**Data for processing:**
------------------------------------------------
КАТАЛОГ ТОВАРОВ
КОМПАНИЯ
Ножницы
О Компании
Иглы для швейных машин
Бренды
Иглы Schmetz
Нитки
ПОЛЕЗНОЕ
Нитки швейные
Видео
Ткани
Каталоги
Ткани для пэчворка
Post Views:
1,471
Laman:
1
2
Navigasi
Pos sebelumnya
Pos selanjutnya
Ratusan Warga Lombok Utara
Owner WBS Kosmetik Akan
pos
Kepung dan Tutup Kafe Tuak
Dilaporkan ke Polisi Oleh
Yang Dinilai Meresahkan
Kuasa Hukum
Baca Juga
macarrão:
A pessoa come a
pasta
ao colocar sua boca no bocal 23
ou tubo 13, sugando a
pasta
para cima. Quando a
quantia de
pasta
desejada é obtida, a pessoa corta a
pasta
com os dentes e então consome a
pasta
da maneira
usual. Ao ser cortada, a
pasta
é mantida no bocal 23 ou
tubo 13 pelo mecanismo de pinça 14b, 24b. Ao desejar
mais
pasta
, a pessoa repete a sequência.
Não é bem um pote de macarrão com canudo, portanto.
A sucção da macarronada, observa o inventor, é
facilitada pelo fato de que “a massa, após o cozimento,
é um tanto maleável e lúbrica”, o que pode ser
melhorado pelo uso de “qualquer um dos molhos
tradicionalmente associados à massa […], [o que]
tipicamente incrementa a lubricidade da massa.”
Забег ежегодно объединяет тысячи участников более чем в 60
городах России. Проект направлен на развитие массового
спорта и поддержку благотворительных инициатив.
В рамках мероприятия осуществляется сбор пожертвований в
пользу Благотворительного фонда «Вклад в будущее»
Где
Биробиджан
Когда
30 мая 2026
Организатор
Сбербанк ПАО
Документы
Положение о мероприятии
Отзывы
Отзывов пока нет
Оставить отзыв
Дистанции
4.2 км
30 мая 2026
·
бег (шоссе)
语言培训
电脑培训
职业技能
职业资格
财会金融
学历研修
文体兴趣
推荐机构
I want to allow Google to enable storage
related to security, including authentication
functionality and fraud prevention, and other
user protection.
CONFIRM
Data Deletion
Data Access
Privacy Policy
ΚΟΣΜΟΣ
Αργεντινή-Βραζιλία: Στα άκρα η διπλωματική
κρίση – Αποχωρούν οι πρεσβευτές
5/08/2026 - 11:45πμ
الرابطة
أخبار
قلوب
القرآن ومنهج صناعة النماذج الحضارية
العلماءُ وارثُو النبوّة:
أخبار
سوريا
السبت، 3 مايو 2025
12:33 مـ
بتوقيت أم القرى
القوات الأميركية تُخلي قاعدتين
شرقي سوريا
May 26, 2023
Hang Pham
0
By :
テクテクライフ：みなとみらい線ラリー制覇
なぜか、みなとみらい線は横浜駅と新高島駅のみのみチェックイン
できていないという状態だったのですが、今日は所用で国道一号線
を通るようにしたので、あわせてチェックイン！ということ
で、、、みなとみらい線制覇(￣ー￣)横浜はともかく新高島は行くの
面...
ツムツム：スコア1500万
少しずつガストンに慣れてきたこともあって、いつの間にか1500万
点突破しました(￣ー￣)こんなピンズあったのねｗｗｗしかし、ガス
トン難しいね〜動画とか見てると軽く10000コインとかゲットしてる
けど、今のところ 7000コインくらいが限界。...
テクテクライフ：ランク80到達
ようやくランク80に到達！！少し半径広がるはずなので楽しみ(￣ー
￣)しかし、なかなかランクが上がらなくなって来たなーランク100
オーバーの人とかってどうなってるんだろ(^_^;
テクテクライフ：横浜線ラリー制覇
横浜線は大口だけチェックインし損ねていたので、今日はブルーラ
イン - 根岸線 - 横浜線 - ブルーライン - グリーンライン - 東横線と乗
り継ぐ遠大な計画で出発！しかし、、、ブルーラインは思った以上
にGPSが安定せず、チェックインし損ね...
------------------------------------------------
**Work task:** Look for the word "tubo". Copy out every line of the data that has it.

**Task solution:**
ou tubo 13, sugando a
tubo 13 pelo mecanismo de pinça 14b, 24b. Ao desejar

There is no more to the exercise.